A key is useful only to the point that it is not compromised. One of the most difficult things to do is guard a secret indefinitely. That is why secrets are often changed routinely. A symmetric key is just like a password but instead of allowing the system to carry it forward, it must be overwritten with a new one. A history can be maintained for all the keys generated. Data once encrypted with a key must be decrypted with that key before it can be re-encrypted with another key. This poses a few questions.

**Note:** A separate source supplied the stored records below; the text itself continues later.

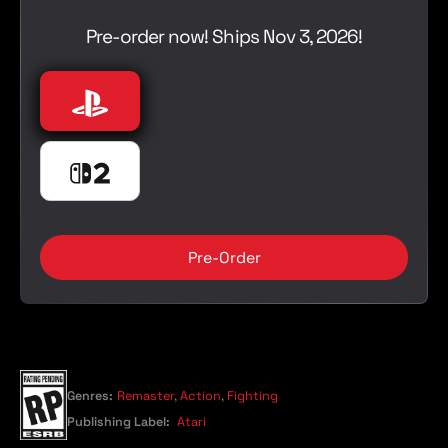
l
e
a
Pre-order now! Ships Nov 3, 2026!
r
p
r
Playstation
PlayStation 5
i
c
e
Nintendo Switch 2
Nintendo Switch 2
Pre-Order
Genres:
Remaster
,
Action
,
Fighting
Publishing Label:
Atari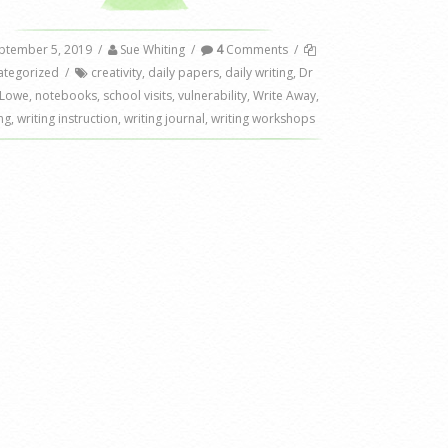
ptember 5, 2019
/
Sue Whiting
/
4
Comments
/
ategorized
/
creativity
,
daily papers
,
daily writing
,
Dr
 Lowe
,
notebooks
,
school visits
,
vulnerability
,
Write Away
,
ng
,
writing instruction
,
writing journal
,
writing workshops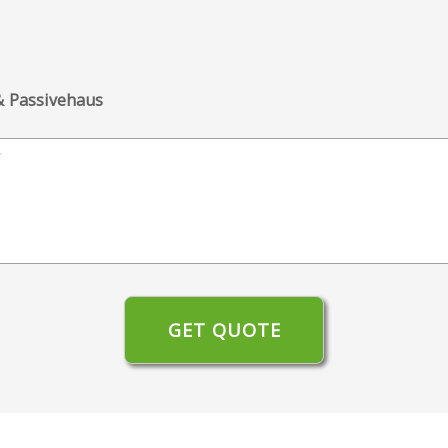
 & Passivehaus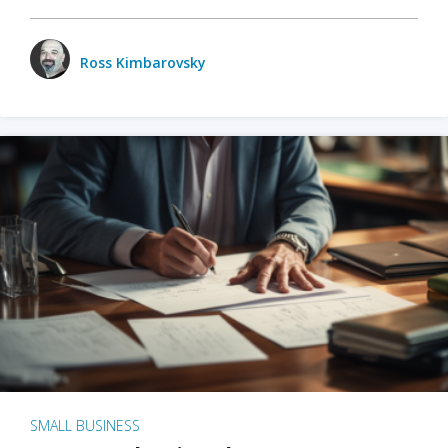
Ross Kimbarovsky
SMALL BUSINESS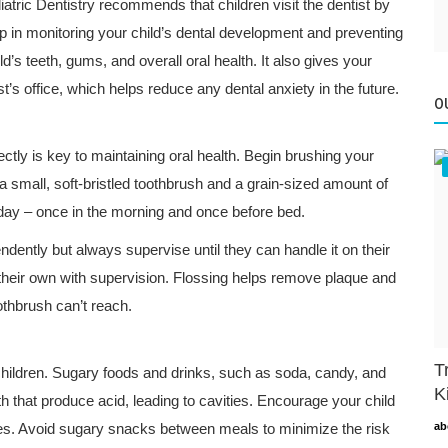
tric Dentistry recommends that children visit the dentist by
step in monitoring your child’s dental development and preventing
ld’s teeth, gums, and overall oral health. It also gives your
st’s office, which helps reduce any dental anxiety in the future.
O
ectly is key to maintaining oral health. Begin brushing your
 a small, soft-bristled toothbrush and a grain-sized amount of
 day – once in the morning and once before bed.
ently but always supervise until they can handle it on their
n their own with supervision. Flossing helps remove plaque and
othbrush can’t reach.
T
 children. Sugary foods and drinks, such as soda, candy, and
K
th that produce acid, leading to cavities. Encourage your child
uices. Avoid sugary snacks between meals to minimize the risk
ab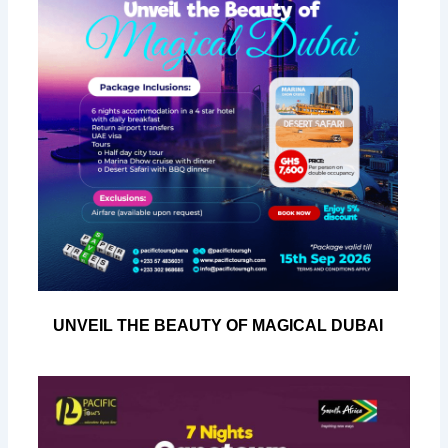
UNVEIL THE BEAUTY OF MAGICAL DUBAI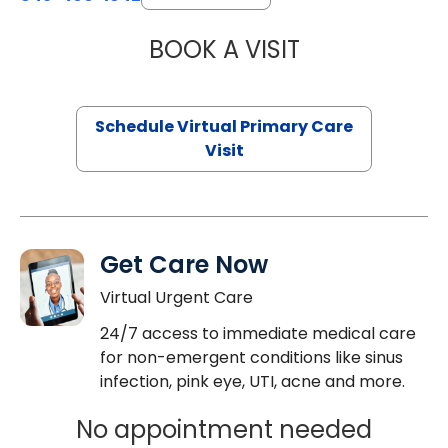
BOOK A VISIT
CHANNDARA ASL
Schedule Virtual Primary Care
Visit
Get Care Now
Virtual Urgent Care
24/7 access to immediate medical care
for non-emergent conditions like sinus
infection, pink eye, UTI, acne and more.
No appointment needed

What happens when a new key must be generated? Will any part of the old key come useful?  The answer is yes, we need to know the source and identity of the key without which a key cannot be copied or scripted.  When we have this information, we can create a new key and re-encrypt locally. Then we can move the encrypted data and recreate the key in the new location. We have all the important seed data available for that new key at destination. This is how symmetric key encrypted data is moved from a source to destination independent of whether the data resides in a filesystem or a SQL Database.

This was about restore. One of the incorrect myths about symmetric keys is about backup. It goes something like this: You do not need to back up your symmetric key if it was created from a certificate, because you can just recreate it. This is not only incorrect it is also risky for the data that is being encrypted. The assumption for this myth is that two symmetric keys that are created with the encryption by certificate clause using the same certificate will be identical.  Since the certificate can be backed up, the keys don’t need a backup. Here the cause-and-effect argument is incorrect.

When symmetric keys are generated in SQL server with the same certificate, they will have different key_guids. This is the first indicator but not the conclusive one. The certificate_id from the certificate and the crypt_property attribute of the symmetric key will also be different which is the conclusive proof that the symmetric keys are not the same.

An asymmetric key can also not be backed up. Two symmetric keys created with the same asymmetric key will also be different.

Those myths debunked; it should become clear from the approach in restore that backup is not necessary.

There is, however, a solution used in many commercial ventures that involves the use of an external key management system that eliminates the maintenance overhead of using symmetric keys.